Unbeknownst to Tess, the audience is privy to a flashback from the 13th century in which William of Beaujeu confesses the truth about the origin of the document, stating the only thing that matters is that their enemies believe it's real: “How many have died as we battle for our God, for his supremacy? We are drenched in blood, we and our foes alike. And we bleed the same. Will we ever set aside our hatred for each other? We will … with this.”

In multiple scenes, Vance challenges the divinity of Jesus, claiming he was a man, only a man. But when Tess asks for confirmation about what he’s suggesting, the response can be perceived as conflicting: "You’re saying that there’s no . . . that there’s no Virgin Birth? No resurrection?”

“No, Tess.”

“No miracles?”

Vance takes a more serious tone, “Thousands of years ago men needed gods to deal with death and plagues . . . and unreliable harvests! But now . . .”

In the world that belongs to William Vance, honesty is the only requirement. All he wants is for the world to know the truth.

In hindsight, Vance's impromptu appearance as soon as Tess retrieves the treasured document from the falcon head suggests that the supposed diary of a carpenter named Jeshua of Nazareth never stood a chance. Not because of what it said, but because false representation, even for a noble cause, isn't worthy of the precious short time we have to bring closure to our sacred story. Everything needed to accomplish the Templars' goal . . . and so much more, was already in place and merely waiting for the proper time.

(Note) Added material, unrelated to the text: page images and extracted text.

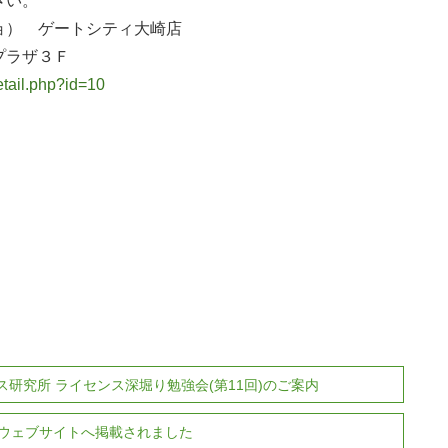
さい。
ョ） ゲートシティ大崎店
プラザ３Ｆ
etail.php?id=10
ンス研究所 ライセンス深堀り勉強会(第11回)のご案内
ウェブサイトへ掲載されました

Two thousand years ago a wise teacher said, "Now learn this lesson from the fig tree: As soon as its twigs get tender and its leaves come out, you know that summer is near." (Matthew 24:32) As Jesus continued to describe the days when the old ways of thinking would come to pass, he shared another parable about a man who harvested where he had not sown and gathered where he had never scattered seed. (Matthew 25:14-30)

And then, sometime around the year 1185, Chrétien de Troyes sowed the seed of a tale:

He little reaps who little sows.
The man who wants good harvests strows
his seeds on such a kind of field,
God grants a hundredfold in yield;
on barren ground good seeds but lie
until they shrivel up and die.
So Chrétien sows, disseminating
this story he’s initiating,
and sows it in such fertile soil,
he can but profit by his toil,

This tale was called the Story of the Grail. Now, the tender twigs of spring make fine knots to guide the way so nobody will go astray, while the seed that was planted more than eight hundred years ago has spread from the medieval town of Troyes, France to every region of the Western world.

Something of a miracle as William Vance would say.

On reality’s side of the boundary that separates it from make-believe, by the time Raymond Khoury’s novel was published, Dan Brown had already put the wheels in motion to revive an older story using Robert Langdon as his leading character—a professor whose “visibility had increased a hundredfold after his involvement in a widely publicized incident at the Vatican.”

In the final scene of The Da Vinci Code, Langdon follows the Arago markers to the Louvre. As he steps over bushes onto what he perceives as hallowed ground, he claims it’s as if he were crossing over into another world. Becoming fully awakened to the unthinkable possibility, he gazes at his surroundings and reflects upon the words of the final clue that Jacques Saunière left for him to follow:

The Holy Grail 'neath the ancient Roslin waits.
The blade and chalice guarding o'er Her gates.
Adorned in masters' loving art, She lies.
She rests at last beneath the starry skies.